Find a general Maclaurin series solution to the ODE: \(y^{\prime}-2 x y=0\).
Let’s assume that the solution takes the form
\[y(x)=\sum_{n=0}^{\infty} c_{n} x^{n}\nonumber \]
The goal is to find the expansion coefficients, \(c_{n}, n=0,1, \ldots\)
Differentiating, we have
\[y^{\prime}(x)=\sum_{n=1}^{\infty} n c_{n} x^{n-1} \nonumber \]
Note that the index starts at \(n=1\), since there is no \(n=0\) term remaining.
Inserting the series for \(y(x)\) and \(y^{\prime}(x)\) into the differential equation, we have
\[\begin{equation} \begin{aligned} 0=& \sum_{n=1}^{\infty} n c_{n} x^{n-1}-2 x \sum_{n=0}^{\infty} c_{n} x^{n} \\ =&\left(c_{1}+2 c_{2} x+3 c_{3} x^{2}+4 x^{3}+\ldots\right) \\ &-2 x\left(c_{0}+c_{1} x+c_{2} x^{2}+c_{3} x^{3}+\ldots\right) \\ =& c_{1}+\left(2 c_{2}-c_{0}\right) x+\left(3 c_{3}-2 c_{1}\right) x^{2}+\left(4 c_{4}-2 c_{2}\right) x^{3}+\ldots \end{aligned} \end{equation}\label{4.7} \]
Equating like powers of \(x\) on both sides of this result, we have
\[\begin{equation} \begin{aligned} 0 &=c_{1} \\ 0 &=2 c_{2}-c_{0} \\ 0 &=3 c_{3}-c_{1} \\ 0 &=4 c_{4}-2 c_{2}, \ldots \end{aligned} \end{equation}\label{4.8} \]
We can solve these sequentially for the coefficient of largest index:
\[c_{1}=0, c_{2}=c_{0}, c_{3}=\dfrac{2}{3} c_{1}=0, c_{3}=\dfrac{1}{2} c_{2}=\dfrac{1}{2} c_{0}, \ldots \nonumber \]
We note that the odd terms vanish and the even terms survive:
\[\begin{equation} \begin{aligned} y(x) &=c_{0}+c_{1} x+c_{2} x^{2}+c_{3} x^{3}+\ldots \\ &=c_{0}+c_{0} x^{2}+\dfrac{1}{2} c_{0} x^{4}+\ldots \end{aligned} \end{equation} \label{4.9} \]
Thus, we have found a series solution, or at least the first several terms, up to a multiplicative constant.
Of course, it would be nice to obtain a few more terms and guess at the general form of the series solution.
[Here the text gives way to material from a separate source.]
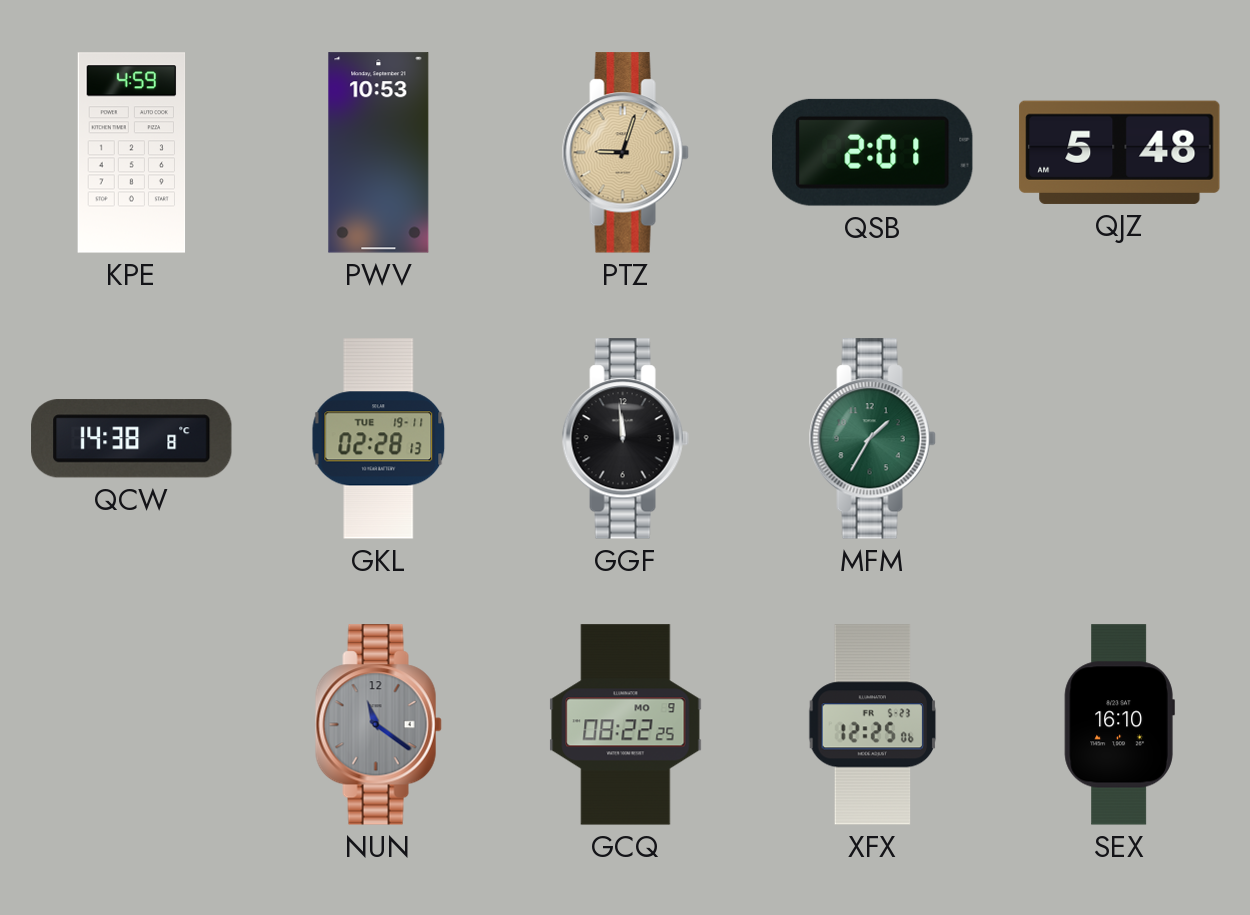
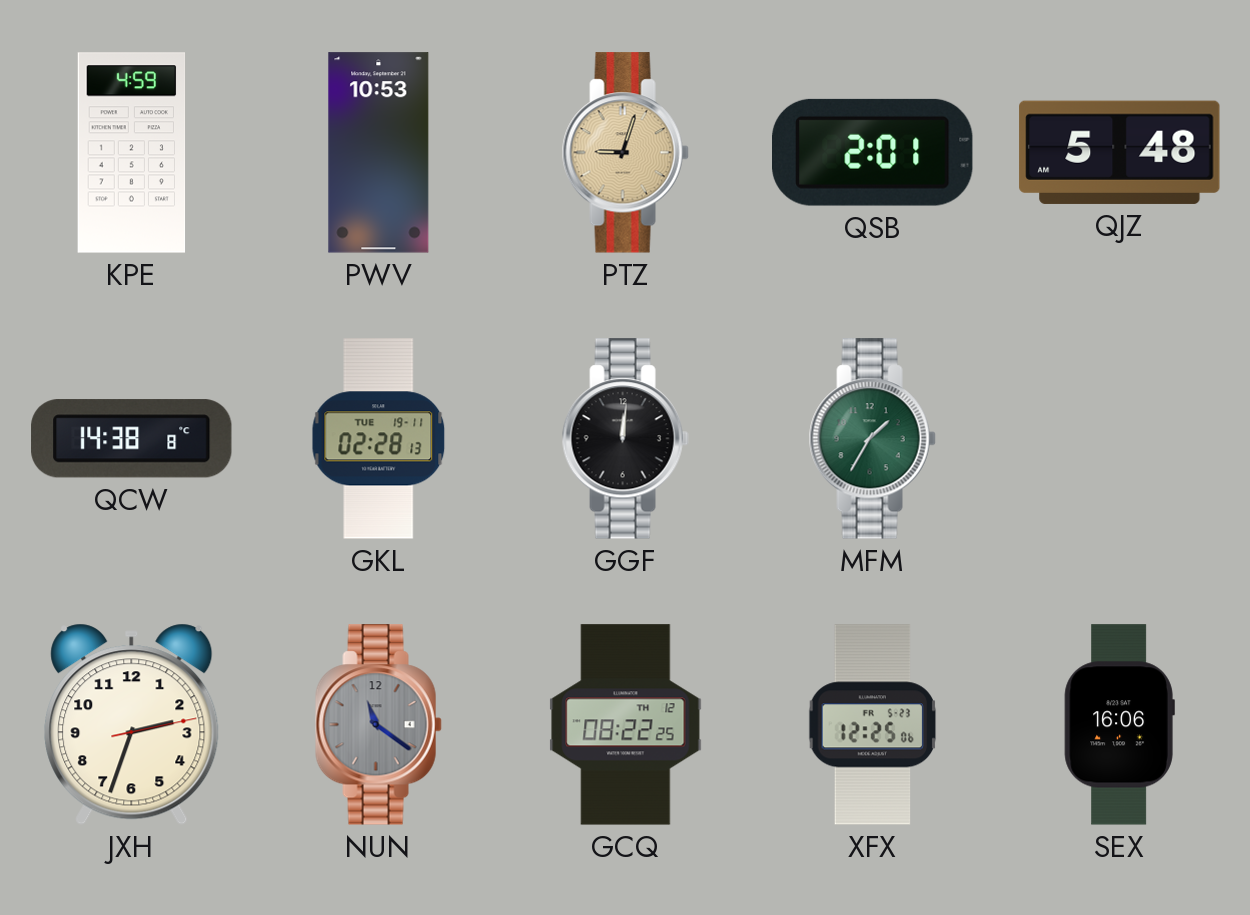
GGF: 11:59 -> 12:01
JXH: none -> 2:33
GCQ date: MO 9 -> TH 12
SEX: 16:10 -> 16:06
This could be done if we carried out the streps in a more general way. This is accomplished by keeping the summation notation and trying to combine all terms with like powers of \(x\). We begin by inserting the series expansion into the differential equation and identifying the powers of \(x\) :
\[\begin{equation} \begin{aligned} 0 &=\sum_{n=1}^{\infty} n c_{n} x^{n-1}-2 x \sum_{n=0}^{\infty} c_{n} x^{n} \\ &=\sum_{n=1}^{\infty} n c_{n} x^{n-1}-\sum_{n=0}^{\infty} 2 c_{n} x^{n+1} \end{aligned} \end{equation}\label{4.10} \]
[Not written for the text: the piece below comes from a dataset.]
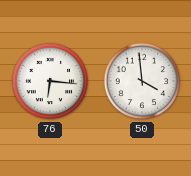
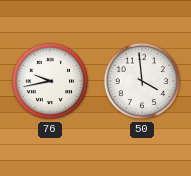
76: 6:16 -> 9:43
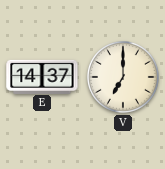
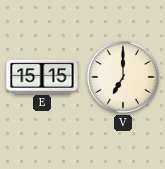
E: 14:37 -> 15:15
We note that the powers of \(x\) in these two sums differ by 2 . We can re-indexing a series. re-index the sums separately so that the powers are the same, say \(k\). After all, when we had expanded these series earlier, the index, \(n\), disappeared. Such an index is known as a dummy index since we could call the index anything, like \(n-1, \ell-1\), or even \(k=n-1\) in the first series. So, we can let \(k=n-1\), or \(n=k+1\), to write
\[\begin{equation} \begin{aligned} \sum_{n=1}^{\infty} n c_{n} x^{n-1} &=\sum_{k=0}^{\infty}(k+1) c_{k+1} x^{k} \\ &=c_{1}+2 c_{2} x+3 c_{3} x^{2}+4 x^{3}+\ldots \end{aligned} \end{equation}\label{4.11} \]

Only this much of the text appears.